If you run the same function a second time in the same Python session, it runs even faster. Because there is no need to compile the target function on the second pass if the arguments types the same. On the second run, the Numba result is equivalent to the Cython with numpy result. ==So it came out as faster as Cython for very little work.==
We can also add `OpenMP` parallelization support with `prange`, as shown below:
:::info
:::spoiler `julia2.py`
```python=
import numba
from numba import jit
from numba import prange
import numpy as np
# area of complex space to investigate
x1, x2, y1, y2 = -1.8, 1.8, -1.8, 1.8
c_real, c_imag = -0.62772, -.42193
@jit(nopython=True, parallel=True)
def calculate_z(maxiter, zs, cs, output):
"""Calculate output list using Julia update rule"""
for i in prange(len(zs)):
n = 0
z = zs[i]
c = cs[i]
while n < maxiter and abs(z) < 2:
z = z * z + c
n += 1
output[i] = n
...
```
:::
We expands the decorator to require `nopython` and `parallel`.
### PyPy
[PyPy](https://www.pypy.org/) is a drop-in replacement for CPython and offers all the built-in modules. The JIT compiler in PyPy is very effective, and good speedups can be seen with little or no work on your part. PyPy can run our pure Python Julia demo without any modifications.
### Summary
| | Cython | Numba | PyPy |
| --------- | -------- | -------- | ---- |
| Mature | Y | Y | Y |
| Widespread| Y | - | - |
| *numpy* support | Y | Y | Y |
| Nonbreaking code changes | - | Y | Y |
| Need *C* knowledge | Y | - | - |
| Support *OpenMP* | Y | Y | - |
### Using GPUs via PyTorch
[PyTorch](https://pytorch.org/) is a static computational graph tensor library that is particularly user-friendly and has an intuitive API for anyone familiar with numpy. We can apply GPU calculations via PyTorch with simple code modifications.

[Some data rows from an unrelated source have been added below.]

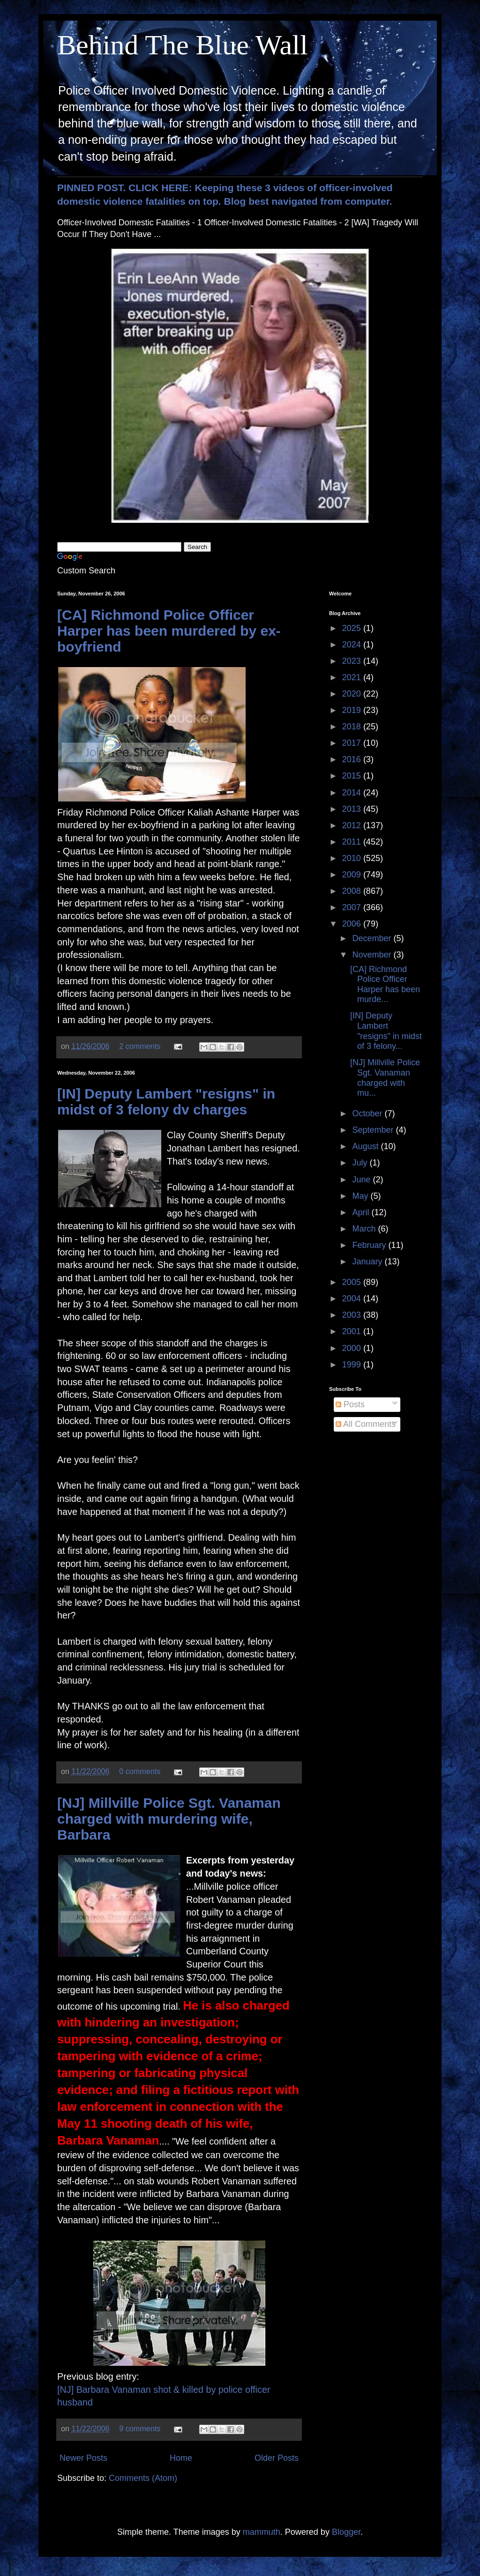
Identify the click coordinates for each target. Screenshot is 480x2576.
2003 (352, 1315)
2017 (352, 743)
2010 (352, 858)
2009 (352, 874)
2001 (352, 1331)
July (360, 1162)
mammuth (261, 2532)
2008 (352, 891)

For example, we modify the 2D diffusion code as:
:::info
:::spoiler `diffusion_pytorch.py`
```python=
import timeit
#from numpy import roll, zeros
import torch
from torch import (roll, zeros) # <1>
DEVICE = torch.device("cuda:0" if torch.cuda.is_available() else "cpu") # <2>
GRID_SHAPE = (2048, 2048)
def laplacian(grid):
return (
roll(grid, +1, 0)
+ roll(grid, -1, 0)
+ roll(grid, +1, 1)
+ roll(grid, -1, 1)
- 4 * grid
)
def evolve(grid, dt, D=1):
return grid + dt * D * laplacian(grid)
def run_experiment(num_iterations, grid_shape=GRID_SHAPE):
grid = zeros(grid_shape)
block_low = int(grid_shape[0] * 0.4)
block_high = int(grid_shape[0] * 0.5)
grid[block_low:block_high, block_low:block_high] = 0.005
#grid = grid.cuda() # <3>
grid = grid.to(DEVICE) # <3>
for i in range(num_iterations):
grid = evolve(grid, 0.1)
return grid
if __name__ == "__main__":
print("torch.cuda.is_available: {}".format(torch.cuda.is_available()))
n_iter = 100
N, runtime = timeit.Timer(f"run_experiment({n_iter})", globals=globals()).autorange()
print(f"Runtime with grid {GRID_SHAPE}: {runtime / N:0.4f}s")
```
:::
However, the biggest speed constraint for GPUs is the ==transfer time of data from the system memory to the GPU memory==. When we use `tensor.to(DEVICE)`, we are triggering a transfer of data that may take some time depending on the speed of the ==GPU's bus== and the ==amount of data== being transferred.
In fact, one of the biggest things slowing down PyTorch code when it comes to deep learning is copying training data from the host into the GPU. Often the training data is simply too big to fit on the GPU, and doing these constant data transfers is an unavoidable penalty.